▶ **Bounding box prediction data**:
______

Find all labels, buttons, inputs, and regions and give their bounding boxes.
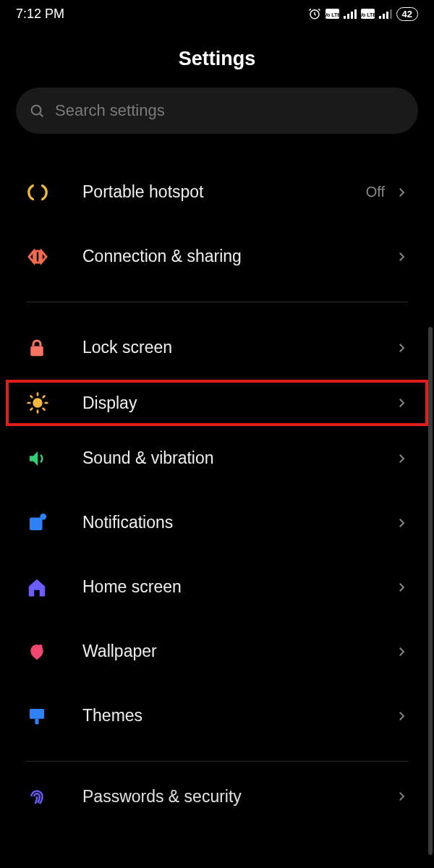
status-icons: Vo LTE Vo LTE 42	[308, 7, 418, 21]
row-label: Wallpaper	[82, 642, 395, 661]
svg-rect-4	[347, 14, 349, 19]
row-label: Home screen	[82, 577, 395, 597]
svg-rect-11	[386, 12, 388, 19]
home-icon	[26, 576, 82, 598]
svg-rect-9	[379, 16, 381, 19]
row-sound-vibration[interactable]: Sound & vibration	[0, 426, 434, 490]
scroll-indicator	[428, 327, 433, 855]
section-divider	[26, 761, 408, 762]
row-connection-sharing[interactable]: Connection & sharing	[0, 224, 434, 289]
search-input[interactable]	[55, 101, 405, 120]
svg-rect-3	[344, 16, 346, 19]
chevron-right-icon	[395, 186, 408, 199]
row-label: Notifications	[82, 513, 395, 532]
themes-icon	[26, 705, 82, 727]
svg-point-13	[32, 106, 41, 115]
connection-icon	[26, 245, 82, 268]
lock-icon	[26, 337, 82, 359]
battery-icon: 42	[396, 7, 418, 21]
row-lock-screen[interactable]: Lock screen	[0, 315, 434, 380]
svg-point-17	[40, 513, 46, 519]
chevron-right-icon	[395, 516, 408, 529]
volte-icon-2: Vo LTE	[361, 9, 375, 19]
row-themes[interactable]: Themes	[0, 684, 434, 748]
chevron-right-icon	[395, 341, 408, 354]
row-home-screen[interactable]: Home screen	[0, 555, 434, 619]
section-divider	[26, 302, 408, 302]
chevron-right-icon	[395, 790, 408, 803]
status-time: 7:12 PM	[16, 7, 64, 22]
notifications-icon	[26, 512, 82, 534]
search-icon	[29, 103, 45, 119]
settings-list: Portable hotspot Off Connection & sharin…	[0, 160, 434, 818]
row-display[interactable]: Display	[6, 380, 428, 426]
wallpaper-icon	[26, 641, 82, 663]
row-label: Portable hotspot	[82, 182, 366, 202]
chevron-right-icon	[395, 710, 408, 723]
chevron-right-icon	[395, 581, 408, 594]
row-notifications[interactable]: Notifications	[0, 490, 434, 555]
row-passwords-security[interactable]: Passwords & security	[0, 775, 434, 818]
row-wallpaper[interactable]: Wallpaper	[0, 619, 434, 684]
hotspot-icon	[26, 181, 82, 204]
fingerprint-icon	[26, 786, 82, 807]
page-title: Settings	[0, 48, 434, 70]
row-value: Off	[366, 184, 385, 200]
signal-icon-1	[344, 9, 357, 19]
alarm-icon	[308, 7, 321, 20]
svg-rect-20	[35, 718, 39, 724]
svg-rect-19	[30, 709, 44, 719]
chevron-right-icon	[395, 250, 408, 263]
row-label: Passwords & security	[82, 787, 395, 807]
row-label: Sound & vibration	[82, 448, 395, 468]
row-portable-hotspot[interactable]: Portable hotspot Off	[0, 160, 434, 224]
svg-text:Vo LTE: Vo LTE	[361, 12, 375, 17]
status-bar: 7:12 PM Vo LTE Vo LTE 42	[0, 0, 434, 27]
svg-rect-10	[383, 14, 385, 19]
row-label: Lock screen	[82, 338, 395, 357]
svg-rect-16	[30, 517, 43, 530]
chevron-right-icon	[395, 452, 408, 465]
search-bar[interactable]	[16, 88, 418, 134]
svg-rect-5	[351, 12, 353, 19]
svg-rect-12	[390, 9, 392, 19]
display-icon	[26, 391, 82, 414]
signal-icon-2	[379, 9, 392, 19]
row-label: Themes	[82, 706, 395, 726]
svg-point-18	[39, 644, 43, 648]
svg-rect-6	[354, 9, 357, 19]
row-label: Connection & sharing	[82, 247, 395, 266]
svg-text:Vo LTE: Vo LTE	[326, 12, 339, 17]
sound-icon	[26, 448, 82, 469]
chevron-right-icon	[395, 396, 408, 409]
svg-point-15	[33, 398, 42, 407]
volte-icon-1: Vo LTE	[326, 9, 339, 19]
svg-rect-14	[30, 346, 43, 356]
row-label: Display	[82, 393, 395, 413]
chevron-right-icon	[395, 645, 408, 658]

______

▶ **Task goal**:
Only the wording of the records is wanted: copy it all exactly and omit the pictures.

▶ **Exercise output**:
Find all labels, buttons, inputs, and regions and give their bounding boxes.
status-icons: Vo LTE Vo LTE 42	[308, 7, 418, 21]
row-label: Wallpaper	[82, 642, 395, 661]
svg-rect-4	[347, 14, 349, 19]
row-label: Home screen	[82, 577, 395, 597]
svg-rect-11	[386, 12, 388, 19]
home-icon	[26, 576, 82, 598]
svg-rect-9	[379, 16, 381, 19]
row-sound-vibration[interactable]: Sound & vibration	[0, 426, 434, 490]
scroll-indicator	[428, 327, 433, 855]
section-divider	[26, 761, 408, 762]
row-connection-sharing[interactable]: Connection & sharing	[0, 224, 434, 289]
search-input[interactable]	[55, 101, 405, 120]
svg-rect-3	[344, 16, 346, 19]
chevron-right-icon	[395, 186, 408, 199]
row-label: Notifications	[82, 513, 395, 532]
themes-icon	[26, 705, 82, 727]
svg-point-13	[32, 106, 41, 115]
connection-icon	[26, 245, 82, 268]
lock-icon	[26, 337, 82, 359]
battery-icon: 42	[396, 7, 418, 21]
row-lock-screen[interactable]: Lock screen	[0, 315, 434, 380]
svg-point-17	[40, 513, 46, 519]
chevron-right-icon	[395, 516, 408, 529]
volte-icon-2: Vo LTE	[361, 9, 375, 19]
row-themes[interactable]: Themes	[0, 684, 434, 748]
chevron-right-icon	[395, 341, 408, 354]
row-home-screen[interactable]: Home screen	[0, 555, 434, 619]
section-divider	[26, 302, 408, 302]
chevron-right-icon	[395, 790, 408, 803]
status-time: 7:12 PM	[16, 7, 64, 22]
notifications-icon	[26, 512, 82, 534]
search-icon	[29, 103, 45, 119]
settings-list: Portable hotspot Off Connection & sharin…	[0, 160, 434, 818]
row-display[interactable]: Display	[6, 380, 428, 426]
wallpaper-icon	[26, 641, 82, 663]
row-label: Portable hotspot	[82, 182, 366, 202]
chevron-right-icon	[395, 710, 408, 723]
chevron-right-icon	[395, 581, 408, 594]
row-notifications[interactable]: Notifications	[0, 490, 434, 555]
row-passwords-security[interactable]: Passwords & security	[0, 775, 434, 818]
row-wallpaper[interactable]: Wallpaper	[0, 619, 434, 684]
hotspot-icon	[26, 181, 82, 204]
fingerprint-icon	[26, 786, 82, 807]
page-title: Settings	[0, 48, 434, 70]
row-value: Off	[366, 184, 385, 200]
signal-icon-1	[344, 9, 357, 19]
alarm-icon	[308, 7, 321, 20]
svg-rect-20	[35, 718, 39, 724]
svg-rect-19	[30, 709, 44, 719]
chevron-right-icon	[395, 250, 408, 263]
row-label: Passwords & security	[82, 787, 395, 807]
row-label: Sound & vibration	[82, 448, 395, 468]
row-portable-hotspot[interactable]: Portable hotspot Off	[0, 160, 434, 224]
svg-text:Vo LTE: Vo LTE	[361, 12, 375, 17]
status-bar: 7:12 PM Vo LTE Vo LTE 42	[0, 0, 434, 27]
svg-rect-10	[383, 14, 385, 19]
row-label: Lock screen	[82, 338, 395, 357]
svg-rect-16	[30, 517, 43, 530]
chevron-right-icon	[395, 452, 408, 465]
search-bar[interactable]	[16, 88, 418, 134]
svg-rect-5	[351, 12, 353, 19]
svg-rect-12	[390, 9, 392, 19]
display-icon	[26, 391, 82, 414]
signal-icon-2	[379, 9, 392, 19]
row-label: Themes	[82, 706, 395, 726]
svg-point-18	[39, 644, 43, 648]
svg-rect-6	[354, 9, 357, 19]
row-label: Connection & sharing	[82, 247, 395, 266]
svg-text:Vo LTE: Vo LTE	[326, 12, 339, 17]
sound-icon	[26, 448, 82, 469]
chevron-right-icon	[395, 396, 408, 409]
svg-point-15	[33, 398, 42, 407]
volte-icon-1: Vo LTE	[326, 9, 339, 19]
svg-rect-14	[30, 346, 43, 356]
row-label: Display	[82, 393, 395, 413]
chevron-right-icon	[395, 645, 408, 658]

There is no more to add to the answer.